Only the text belongs in the copy: retype each record exactly as it appears.

========================

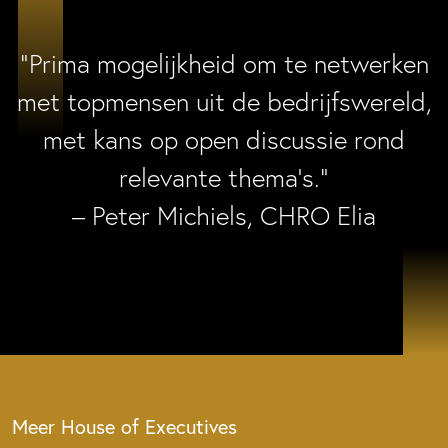
“Prima mogelijkheid om te netwerken
met topmensen uit de bedrijfswereld,
met kans op open discussie rond
relevante thema’s.”
– Peter Michiels, CHRO Elia
Meer House of Executives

========================

**Output of the task:**
“Prima mogelijkheid om te netwerken
met topmensen uit de bedrijfswereld,
met kans op open discussie rond
relevante thema’s.”
– Peter Michiels, CHRO Elia
Meer House of Executives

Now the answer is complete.